- Opening Delimiter -
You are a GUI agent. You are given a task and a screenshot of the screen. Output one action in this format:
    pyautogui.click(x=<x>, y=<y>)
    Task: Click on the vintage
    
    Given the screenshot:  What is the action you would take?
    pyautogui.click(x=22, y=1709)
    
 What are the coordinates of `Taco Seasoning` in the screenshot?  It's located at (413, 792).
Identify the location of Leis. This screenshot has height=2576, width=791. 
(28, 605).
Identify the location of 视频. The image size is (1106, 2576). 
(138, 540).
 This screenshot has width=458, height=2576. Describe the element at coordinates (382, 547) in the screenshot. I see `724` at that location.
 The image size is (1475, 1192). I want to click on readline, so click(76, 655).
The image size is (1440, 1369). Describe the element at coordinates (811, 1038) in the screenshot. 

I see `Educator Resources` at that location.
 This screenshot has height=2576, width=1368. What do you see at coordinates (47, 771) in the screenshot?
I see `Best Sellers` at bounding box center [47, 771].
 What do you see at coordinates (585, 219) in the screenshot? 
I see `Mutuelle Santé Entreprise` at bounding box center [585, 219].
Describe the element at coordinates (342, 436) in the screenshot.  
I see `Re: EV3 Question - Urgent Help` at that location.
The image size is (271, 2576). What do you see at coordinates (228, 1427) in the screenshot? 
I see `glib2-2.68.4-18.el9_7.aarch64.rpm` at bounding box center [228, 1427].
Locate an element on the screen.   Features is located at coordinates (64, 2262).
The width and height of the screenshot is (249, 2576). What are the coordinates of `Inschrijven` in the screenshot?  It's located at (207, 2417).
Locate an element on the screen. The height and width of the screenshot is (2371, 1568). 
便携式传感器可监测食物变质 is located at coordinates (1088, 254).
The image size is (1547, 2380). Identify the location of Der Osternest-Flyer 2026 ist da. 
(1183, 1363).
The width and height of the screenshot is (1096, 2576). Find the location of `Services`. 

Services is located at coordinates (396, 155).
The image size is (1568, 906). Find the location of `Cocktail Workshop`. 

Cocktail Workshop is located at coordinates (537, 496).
- Closing Delimiter -
Give the data again, exactly as it appears above.

You are a GUI agent. You are given a task and a screenshot of the screen. Output one action in this format:
    pyautogui.click(x=<x>, y=<y>)
    Task: Click on the vintage
    
    Given the screenshot:  What is the action you would take?
    pyautogui.click(x=22, y=1709)
    
 What are the coordinates of `Taco Seasoning` in the screenshot?  It's located at (413, 792).
Identify the location of Leis. This screenshot has height=2576, width=791. 
(28, 605).
Identify the location of 视频. The image size is (1106, 2576). 
(138, 540).
 This screenshot has width=458, height=2576. Describe the element at coordinates (382, 547) in the screenshot. I see `724` at that location.
 The image size is (1475, 1192). I want to click on readline, so click(76, 655).
The image size is (1440, 1369). Describe the element at coordinates (811, 1038) in the screenshot. 

I see `Educator Resources` at that location.
 This screenshot has height=2576, width=1368. What do you see at coordinates (47, 771) in the screenshot?
I see `Best Sellers` at bounding box center [47, 771].
 What do you see at coordinates (585, 219) in the screenshot? 
I see `Mutuelle Santé Entreprise` at bounding box center [585, 219].
Describe the element at coordinates (342, 436) in the screenshot.  
I see `Re: EV3 Question - Urgent Help` at that location.
The image size is (271, 2576). What do you see at coordinates (228, 1427) in the screenshot? 
I see `glib2-2.68.4-18.el9_7.aarch64.rpm` at bounding box center [228, 1427].
Locate an element on the screen.   Features is located at coordinates (64, 2262).
The width and height of the screenshot is (249, 2576). What are the coordinates of `Inschrijven` in the screenshot?  It's located at (207, 2417).
Locate an element on the screen. The height and width of the screenshot is (2371, 1568). 
便携式传感器可监测食物变质 is located at coordinates (1088, 254).
The image size is (1547, 2380). Identify the location of Der Osternest-Flyer 2026 ist da. 
(1183, 1363).
The width and height of the screenshot is (1096, 2576). Find the location of `Services`. 

Services is located at coordinates (396, 155).
The image size is (1568, 906). Find the location of `Cocktail Workshop`. 

Cocktail Workshop is located at coordinates (537, 496).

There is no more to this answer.